(Data for processing)
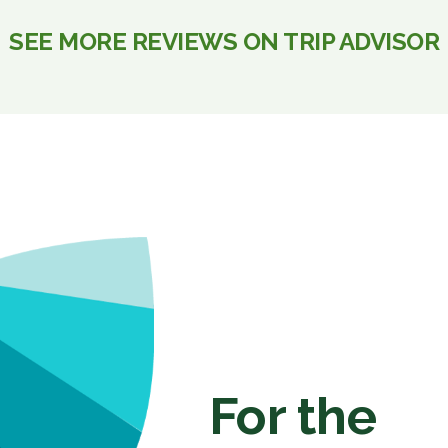
SEE MORE REVIEWS ON TRIP ADVISOR
For the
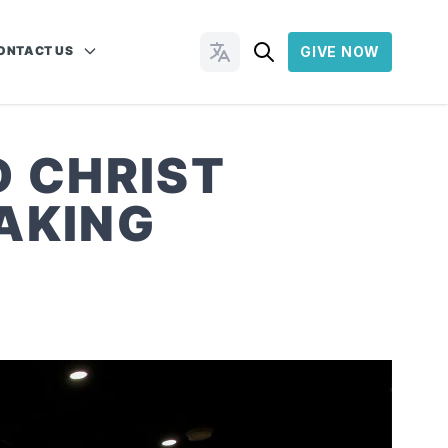
ONTACT US
GIVE NOW
Change Languages
D CHRIST
AKING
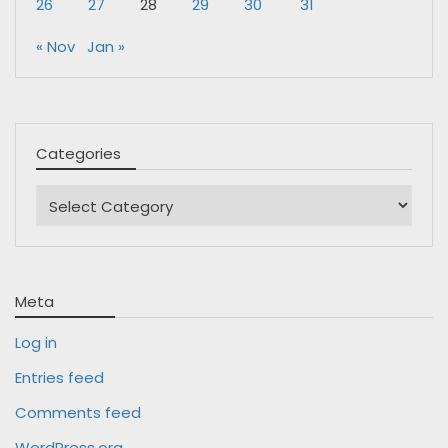
26
27
28
29
30
31
« Nov
Jan »
Categories
Categories
Meta
Log in
Entries feed
Comments feed
WordPress.org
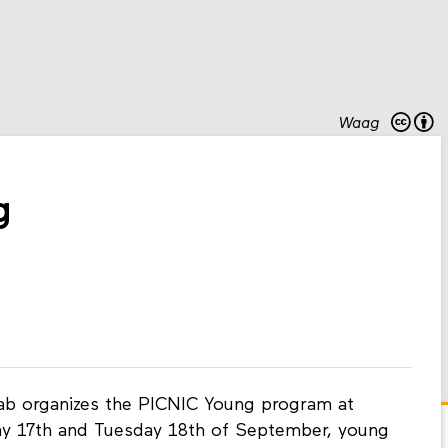
Waag
g
Lab organizes the PICNIC Young program at
ay 17th and Tuesday 18th of September, young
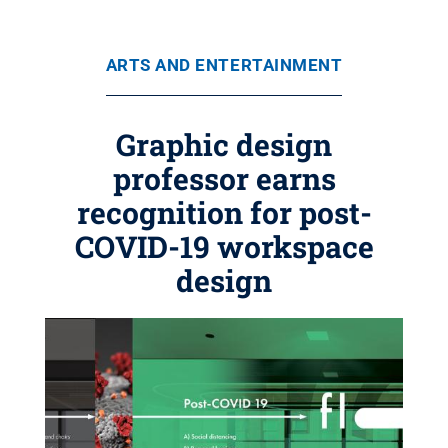
ARTS AND ENTERTAINMENT
Graphic design
professor earns
recognition for post-
COVID-19 workspace
design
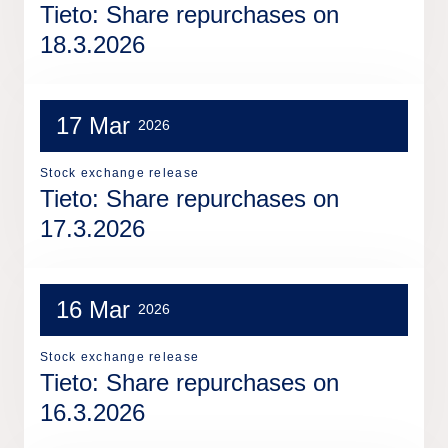
Tieto: Share repurchases on
18.3.2026
17 Mar
2026
Stock exchange release
Tieto: Share repurchases on
17.3.2026
16 Mar
2026
Stock exchange release
Tieto: Share repurchases on
16.3.2026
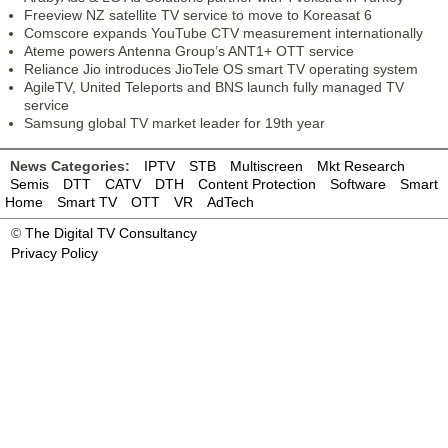
Freeview NZ satellite TV service to move to Koreasat 6
Comscore expands YouTube CTV measurement internationally
Ateme powers Antenna Group’s ANT1+ OTT service
Reliance Jio introduces JioTele OS smart TV operating system
AgileTV, United Teleports and BNS launch fully managed TV
service
Samsung global TV market leader for 19th year
News Categories:
IPTV
STB
Multiscreen
Mkt Research
Semis
DTT
CATV
DTH
Content Protection
Software
Smart
Home
Smart TV
OTT
VR
AdTech
©
The Digital TV Consultancy
Privacy Policy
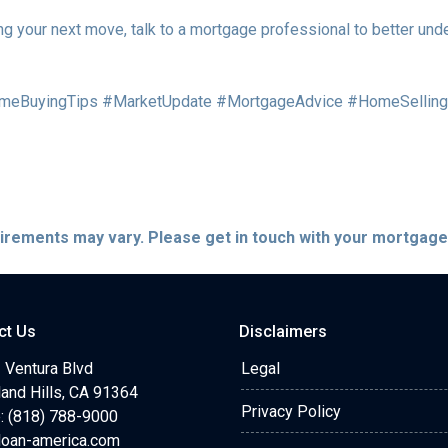
ng your next move, talk to a mortgage professional to better und
meBuyingTips #MarketUpdate #MortgageAdvice #HomeSelling
quirements may vary. Please get in touch with your mortgag
ct Us
Disclaimers
 Ventura Blvd
Legal
and Hills, CA 91364
Privacy Policy
: (818) 788-9000
loan-america.com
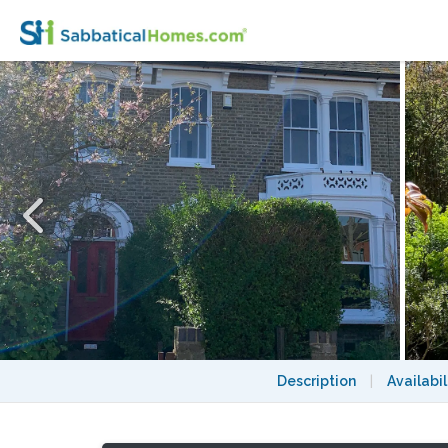
Sunny & Quiet Private Room with a Garden
Description
|
Availabil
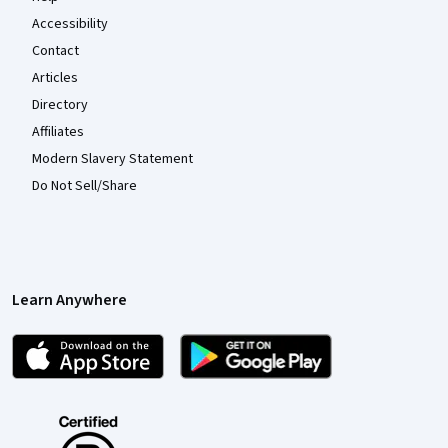
Accessibility
Contact
Articles
Directory
Affiliates
Modern Slavery Statement
Do Not Sell/Share
Learn Anywhere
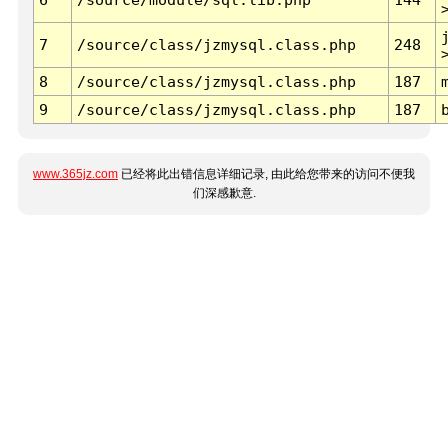
7
/source/class/jzmysql.class.php
248
8
/source/class/jzmysql.class.php
187
9
/source/class/jzmysql.class.php
187
www.365jz.com
已经将此出错信息详细记录, 由此给您带来的访问不便我
们深感歉意.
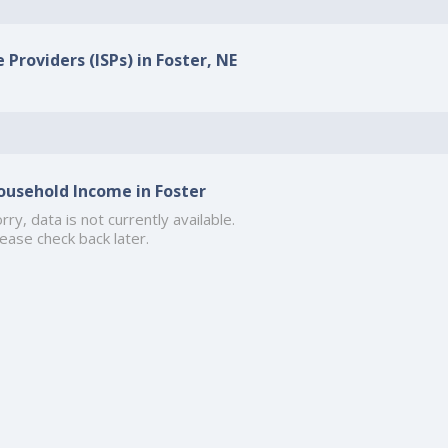
 Providers (ISPs) in Foster, NE
ousehold Income in Foster
rry, data is not currently available.
ease check back later.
(End Data for processing)
## Task to carry out
Report only the number of lines in the records that include the word "service".

## Written solution
3